Changes in PDW level have been reported as a potential marker for the diagnosis and prognosis of laryngeal cancer, colorectal cancer,  nasopharyngeal cancer, and liver cancer.9,28,33,34 Paulus35 showed in their study that the dysfunction of bone marrow cells could lead to changes in PDW. Bone marrow cell maturation and PLT size are regulated by some cytokines, including interleukin-6 granulocyte colony-stimulating factor and macrophage colony-stimulating factor,36 which promote tumor angiogenesis and metastasis.37 Studies have shown that PDW increases in melanoma and gallbladder cancer.38,39 In our results, PDW showed a statistically significant difference between the three groups (patients with NPC, patients with benign tumors of the nasopharynx, and healthy subjects), with statistically significant differences when the three groups are compared in pairs. Higher the NPC pathological staging the higher the PDW level, suggesting that the increase in PDW could be used to indicate the progression of NPC.

Ultimately, in the ROC curve analysis, the AUC value was from 0.5 to 1; the closer the AUC value was to 1, the better was the diagnostic effect. AUC of between 0.7 and 0.9 and that above 0.9 showed certain and high accuracy, respectively. In our study, the combined use of MPV/PC ratio and PDW to distinguish between patients with NPC and benign tumors of the nasopharynx had a large AUC, increased specificity, and certain accuracy. Furthermore, the combined use of MPV/PC ratio and PDW to distinguish between patients with NPC and healthy subjects showed a large AUC, increased specificity, and high accuracy.

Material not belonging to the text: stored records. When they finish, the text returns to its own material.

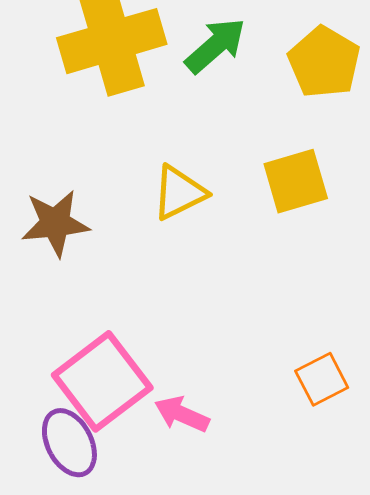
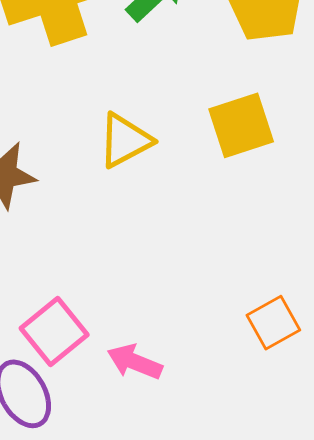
pink square: (102, 381) -> (54, 332), size x0.7

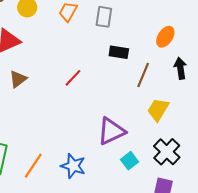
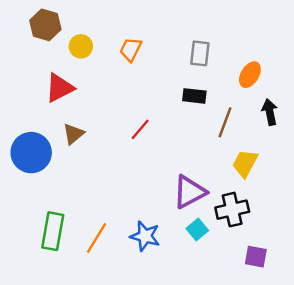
gray rectangle: (104, 17) -> (200, 53), moved
black cross: (167, 152) -> (232, 210), moved, turned 36
cyan square: (129, 161) -> (197, 229), moved

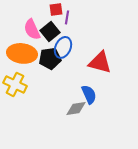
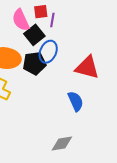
pink semicircle: (32, 29) -> (21, 20), moved
gray diamond: (76, 108) -> (62, 143), moved

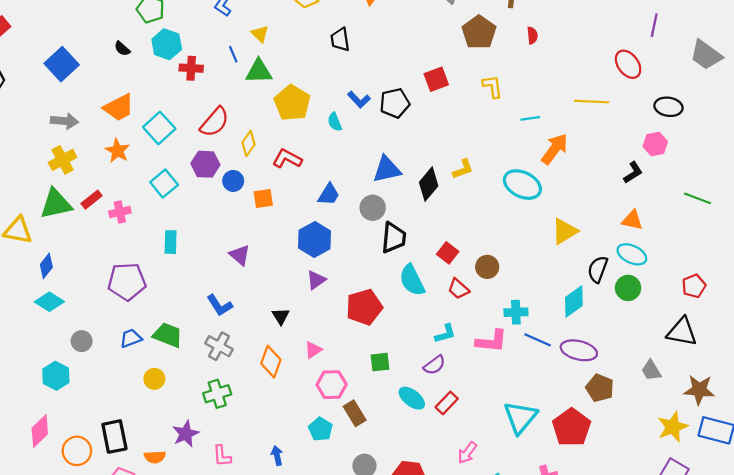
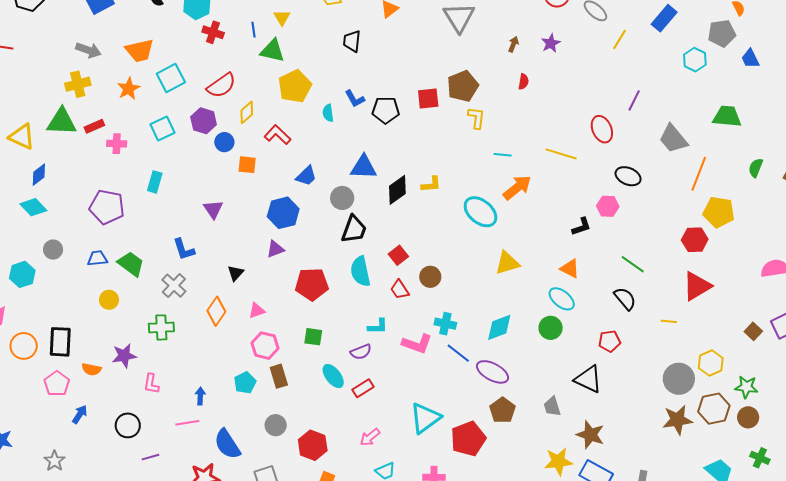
brown pentagon: (479, 32) -> (463, 86), moved
black semicircle: (598, 269) -> (625, 299), moved, turned 105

Our study had some limitations. First, this is a retrospective study. Second, this was a single research center study, from China, in a certain population; hence, there is a need for larger prospective studies to clarify how MPV/PC ratio affects the progress and precise mechanism of NPC. Undoubtedly, this study is the first to explore the value of MPV/PC ratio in NPC, and to provide a reference for distinguishing between the diagnosis of NPC and others.

Conclusion

MPV/PC ratio and PDW may be used as indexes of NPC, MPV/PC ratio combined with PDW could be considered as significant laboratory indexes for differential diagnosis of NPC, benign tumors of the nasopharynx, and healthy subjects. This finding could enhance the detection of NPC. However, further large-scale prospective study is suggested.